Throughout all of this, Burnham actively avoids imparting any specific wisdom onto the audience. There are things to be learned about growing up, but Eighth Grade acts more as a time capsule of adolescence in 2018, full of rich details: a band director with a rat tail; a teacher dabbing to desperately relate to his students; a school shooting drill.
The film reminds me again of Make Happy, in this sense. In the ‘Lower Your Expectations’ song from that stand-up special, Burnham trashes the unattainable standards of romance in our culture before delivering this message about love: We all deserve love/it’s the very best part of being alive. But he follows that up with an acknowledgement of his own limitations: And I would know/I just turned 25. With Eighth Grade, Burnham is again aware of his own limitations, and the film is better for it.

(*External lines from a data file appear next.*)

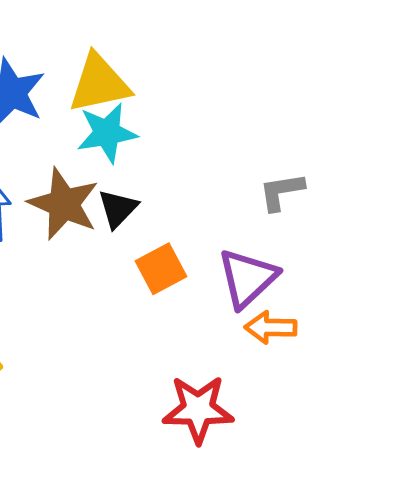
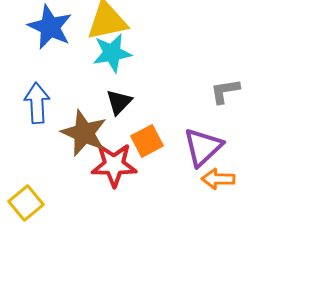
brown star: (64, 204) -> (84, 133), moved
red star: (198, 409) -> (114, 165), moved

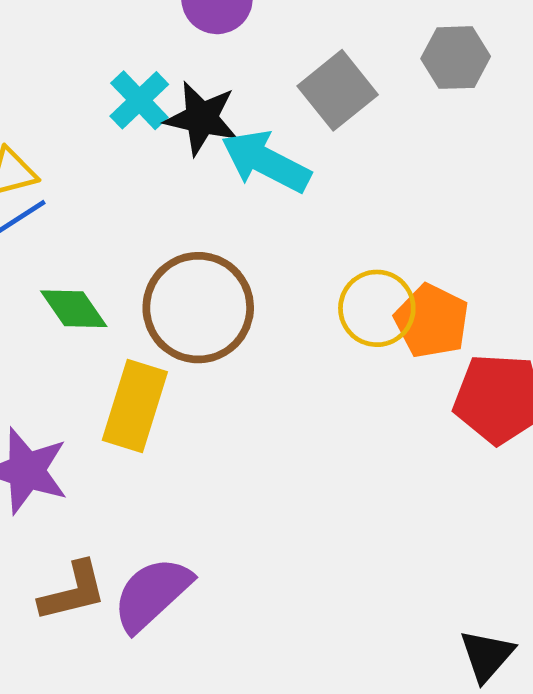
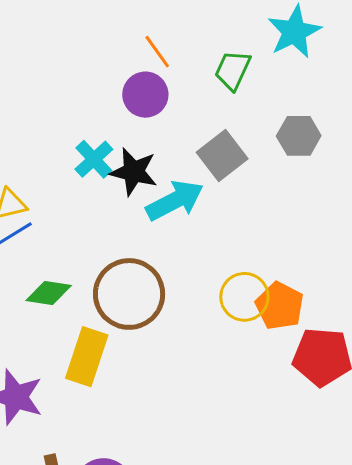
cyan arrow: (266, 161) -> (175, 200), turned 124
green diamond: (74, 309) -> (49, 293), turned -48

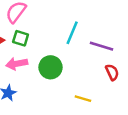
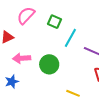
green square: (21, 38) -> (55, 22), moved

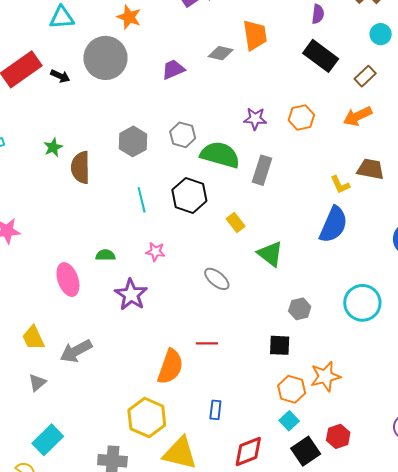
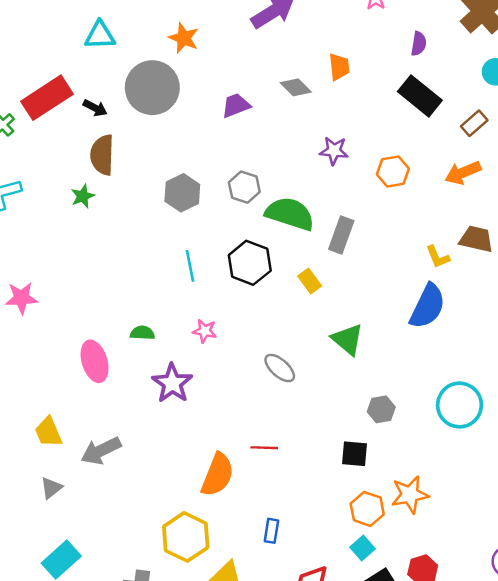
orange trapezoid: (255, 35) -> (339, 67), size x0.7
gray diamond: (221, 53) -> (296, 87), turned 30
purple star: (255, 119) -> (334, 151), moved
brown semicircle: (81, 167) -> (102, 155), moved
yellow rectangle: (236, 222) -> (310, 281), moved

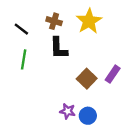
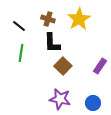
brown square: (87, 79) -> (63, 66), moved
purple star: (68, 111) -> (60, 99), size x1.5
blue circle: (88, 116) -> (93, 103), moved

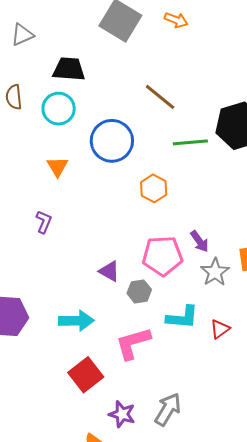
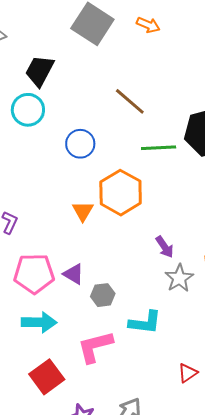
black trapezoid: (69, 69) -> (40, 71), turned -68
blue circle: (112, 141) -> (80, 144), size x0.7
orange triangle: (58, 167) -> (83, 211), moved
orange hexagon: (154, 188) -> (121, 193), size x1.6
pink pentagon: (162, 256) -> (34, 274), moved
red triangle: (220, 329) -> (188, 373), moved

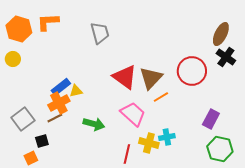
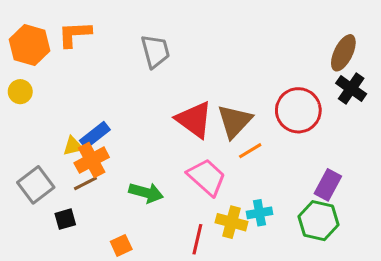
yellow triangle: (76, 91) -> (73, 146), moved
green hexagon: (220, 149) -> (319, 221), moved
orange square: (31, 158) -> (121, 245), moved

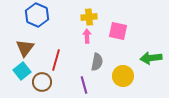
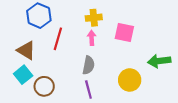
brown triangle: (25, 48) -> (26, 50), turned -36
red line: (56, 60) -> (58, 39), moved
gray semicircle: (97, 62) -> (88, 65), moved

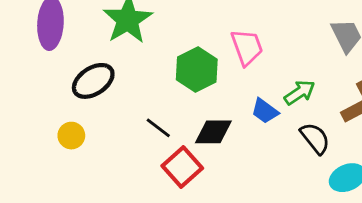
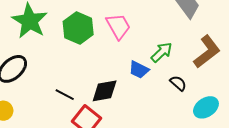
green hexagon: (197, 69) -> (78, 28), moved
black semicircle: (315, 138) -> (178, 83), size x0.7

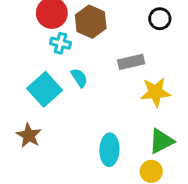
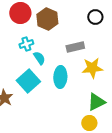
cyan cross: (60, 43) -> (26, 44), moved, turned -32
cyan square: (45, 89) -> (28, 81), moved
cyan ellipse: (109, 150) -> (60, 77), moved

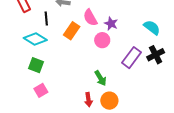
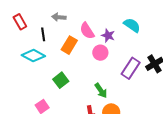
cyan semicircle: (152, 27) -> (132, 25), moved
green square: (36, 65) -> (61, 80), moved, turned 35

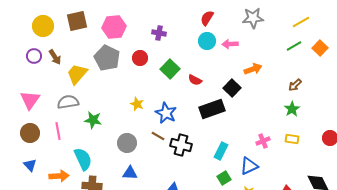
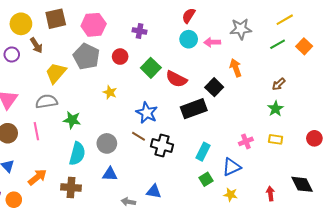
gray star: (253, 18) -> (241, 29), moved
brown arrow: (55, 57) -> (36, 45), moved
orange arrow: (253, 69) -> (236, 68), turned -90
red semicircle: (195, 80) -> (176, 79), size x1.5
yellow star: (137, 104) -> (110, 92), moved
cyan semicircle: (83, 159) -> (77, 154), moved, turned 40
orange arrow: (59, 176) -> (37, 177), turned -36

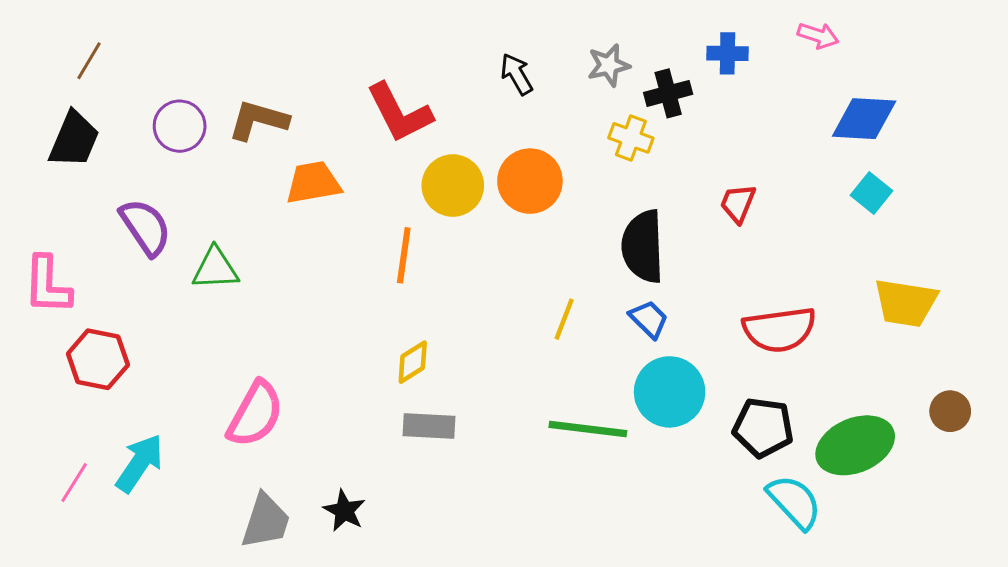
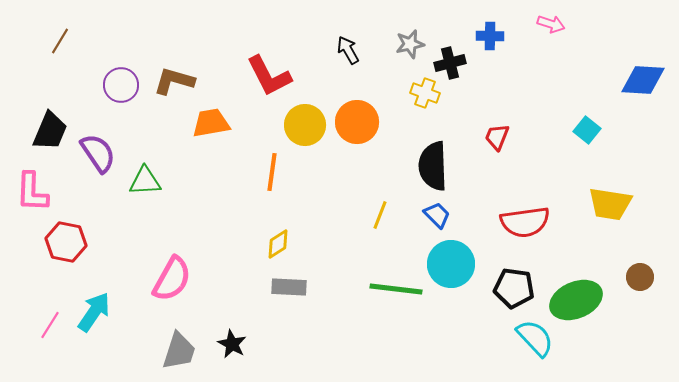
blue diamond: (864, 119) -> (643, 80), moved
black trapezoid: (74, 139) -> (50, 131), moved

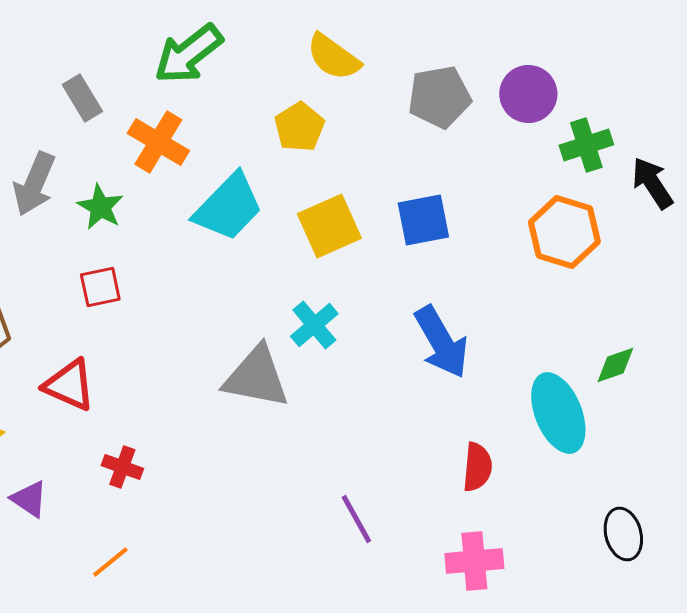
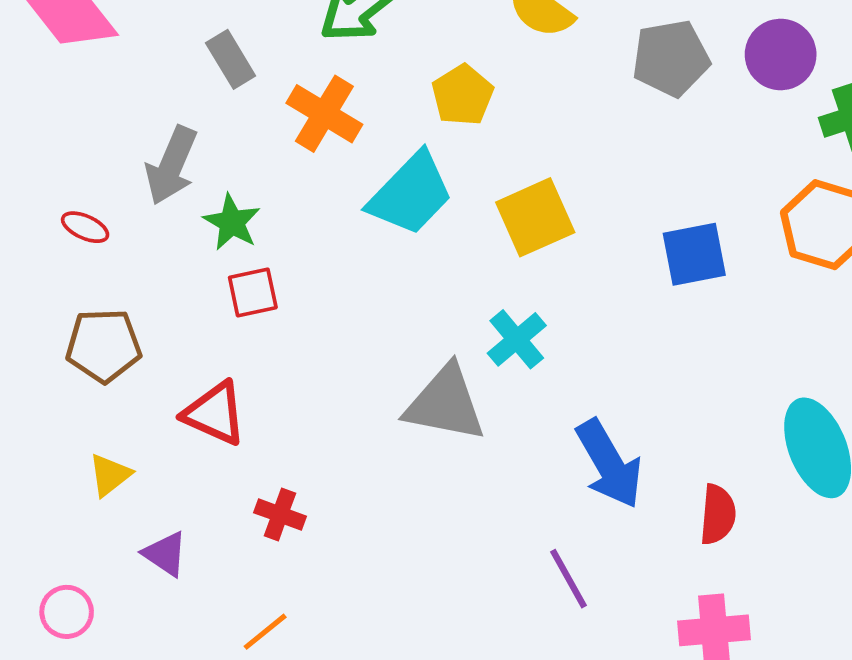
yellow pentagon: (299, 127) -> (462, 95), moved
green star: (100, 207) -> (232, 222), moved
blue square: (423, 220) -> (694, 254), moved
blue arrow: (441, 342) -> (609, 464), moved

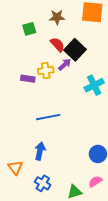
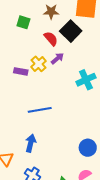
green square: (29, 29) -> (23, 22), turned 32
black square: (75, 50) -> (71, 31), moved
yellow cross: (46, 71) -> (39, 64), turned -35

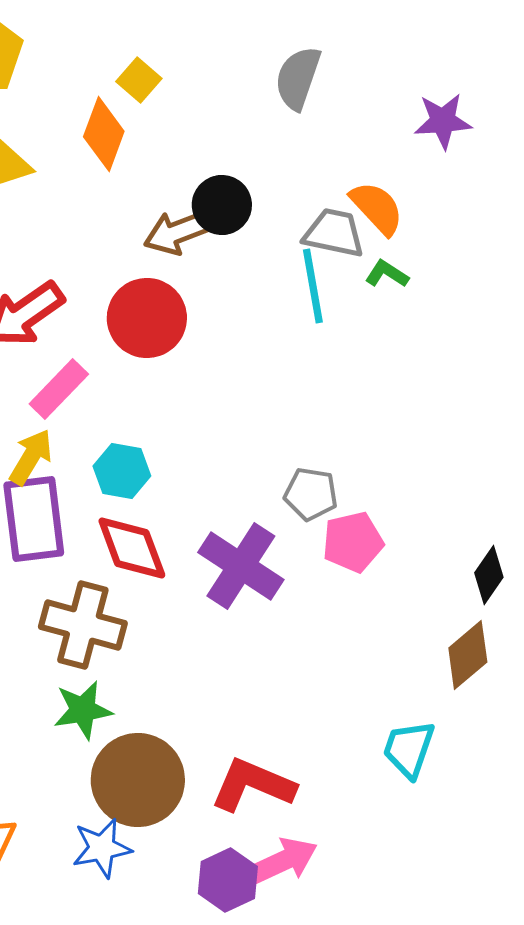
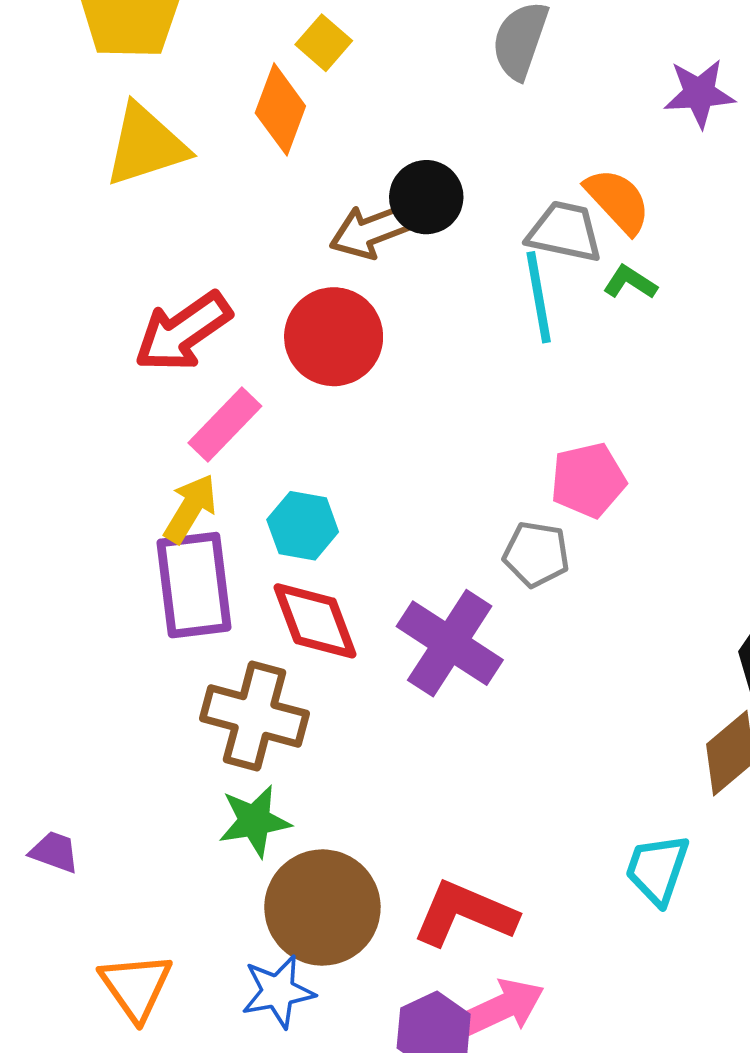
pink pentagon: (353, 542) -> (588, 480), moved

In the end, Kayla lays out the only lesson Burnham will allow: “Just because things are happening to you now doesn’t mean they’re always going to happen to you.” It's a quote that represents why Eighth Grade stands a step above many other coming-of-age stories, because it’s not really a coming-of-age story at all. There’s no one moment in our lives where we can pinpoint when we are becoming a better version of ourselves. Things are bad, and then later, they might not be as bad. It’s a wise, measured way to leave the film for a first-time director. I can’t wait to see what Burnham has in store next.